The ever-brilliant and forgivably Canadian Mark Steyn makes a rather startling observation today: America's romance with the most left-wing candidate since McGovern (at least) — comes at a time when the rest of the Western world is tilting further to the right than they have in a generation:
If Obama is elected in November, at G7 meetings, for the first time since they began, America will have a more left-wing leader than any other member of the group - Canada, Germany, France, Italy, Japan, and Britain (and that's before Gordon Brown loses to David Cameron). Right-of-center government throughout the western world — except Washington.Strange days.
3 comments:
Some of us used to say in Wisconsin that we were, on average, five years culturally behind the two coasts. It wasn't something we congratulated ourselves for, being Midwestern liberal snobs.

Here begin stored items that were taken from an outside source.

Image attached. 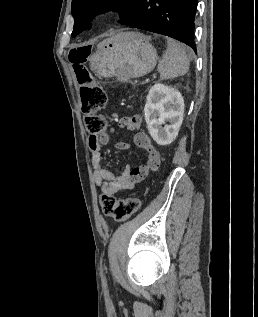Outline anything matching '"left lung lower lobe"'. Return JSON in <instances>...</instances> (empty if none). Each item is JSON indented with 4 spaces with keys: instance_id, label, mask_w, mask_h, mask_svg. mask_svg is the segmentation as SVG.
<instances>
[{
    "instance_id": "1",
    "label": "left lung lower lobe",
    "mask_w": 258,
    "mask_h": 317,
    "mask_svg": "<svg viewBox=\"0 0 258 317\" xmlns=\"http://www.w3.org/2000/svg\"><path fill=\"white\" fill-rule=\"evenodd\" d=\"M198 0H141L128 26L172 37L196 52L193 40Z\"/></svg>"
}]
</instances>
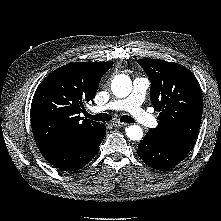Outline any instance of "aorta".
I'll list each match as a JSON object with an SVG mask.
<instances>
[{
	"mask_svg": "<svg viewBox=\"0 0 221 221\" xmlns=\"http://www.w3.org/2000/svg\"><path fill=\"white\" fill-rule=\"evenodd\" d=\"M111 90L118 98L127 97L132 91L131 79L124 74L117 75L112 81ZM126 135L129 139L138 141L143 137V130L138 125H131L126 129Z\"/></svg>",
	"mask_w": 221,
	"mask_h": 221,
	"instance_id": "1",
	"label": "aorta"
}]
</instances>
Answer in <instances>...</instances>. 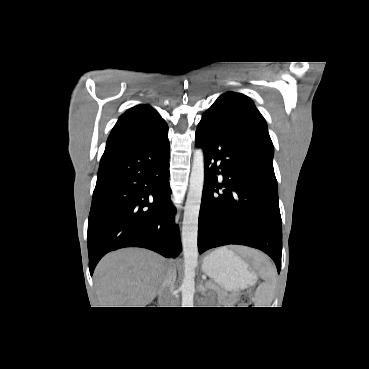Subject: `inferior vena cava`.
I'll list each match as a JSON object with an SVG mask.
<instances>
[{
    "label": "inferior vena cava",
    "mask_w": 369,
    "mask_h": 369,
    "mask_svg": "<svg viewBox=\"0 0 369 369\" xmlns=\"http://www.w3.org/2000/svg\"><path fill=\"white\" fill-rule=\"evenodd\" d=\"M176 270L168 269L160 286V298L164 301V307H177L178 300L174 294Z\"/></svg>",
    "instance_id": "inferior-vena-cava-1"
}]
</instances>
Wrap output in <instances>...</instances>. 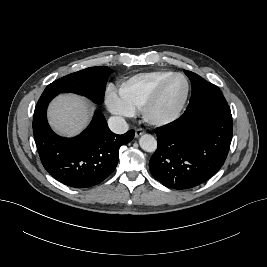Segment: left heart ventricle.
Instances as JSON below:
<instances>
[{"label": "left heart ventricle", "mask_w": 267, "mask_h": 267, "mask_svg": "<svg viewBox=\"0 0 267 267\" xmlns=\"http://www.w3.org/2000/svg\"><path fill=\"white\" fill-rule=\"evenodd\" d=\"M186 90L185 81L176 77L172 79L165 87L159 102L155 107V114H167L174 110L181 102Z\"/></svg>", "instance_id": "1"}]
</instances>
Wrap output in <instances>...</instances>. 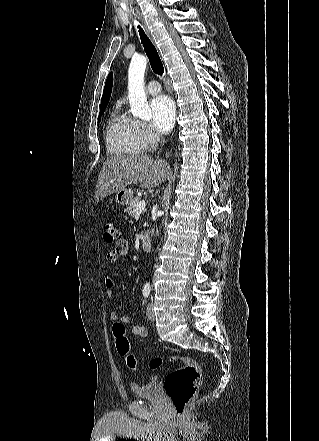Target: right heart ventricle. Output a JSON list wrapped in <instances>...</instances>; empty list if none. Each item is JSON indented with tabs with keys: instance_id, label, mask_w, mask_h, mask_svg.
I'll return each instance as SVG.
<instances>
[{
	"instance_id": "right-heart-ventricle-1",
	"label": "right heart ventricle",
	"mask_w": 319,
	"mask_h": 441,
	"mask_svg": "<svg viewBox=\"0 0 319 441\" xmlns=\"http://www.w3.org/2000/svg\"><path fill=\"white\" fill-rule=\"evenodd\" d=\"M106 145L113 155H136L142 149L134 134V120L113 109L106 126Z\"/></svg>"
}]
</instances>
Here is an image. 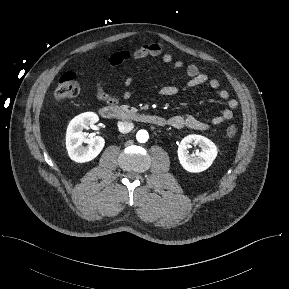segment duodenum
I'll list each match as a JSON object with an SVG mask.
<instances>
[{"label": "duodenum", "mask_w": 289, "mask_h": 289, "mask_svg": "<svg viewBox=\"0 0 289 289\" xmlns=\"http://www.w3.org/2000/svg\"><path fill=\"white\" fill-rule=\"evenodd\" d=\"M99 114L104 119L133 120L155 126L166 125V119L159 115L132 112L114 104L103 106Z\"/></svg>", "instance_id": "duodenum-1"}]
</instances>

Those days are blessedly passed. There isn't a lot about the culture of the coasts I admire any more.
But here we find ourselves, five years politically behind Europe. It appears that the people of Europe may be getting their fill of Brussels-style international fascist politics, and are fighting back.
I suppose now that we are fully attached to the government teat, that the glow of free money will have to rise and fade and the warning signs of all those attached strings willhave to begin to make us uncomfortable. Let us hope so.
I don't know if that's really true that Obama would be even in the liberal half - Obama's proposed health care plan isn't even as ambitious as the very popular and politically untouchable socialized health care systems in many other countries. Same with other entitlement programs, when compared to Europe.
While I agree that the rest of the developed world is experiencing some backlash against its more liberal political parties, I still see it more as us meeting them somewhere in the middle.
We're talking about people, though, not policies. Obama's not going to be able to take America further to the left than the rest of the G7, nor will the center-right leaders of those countries take them to the right of America. You're right that those the other leaders would never have the political support to roll back their countries' liberal policies, just as Obama will (probably, hopefully) not have enough to take America to where they are now. But political pragmatism aside, just looking at each leader as an individual, I think Steyn's statement stands.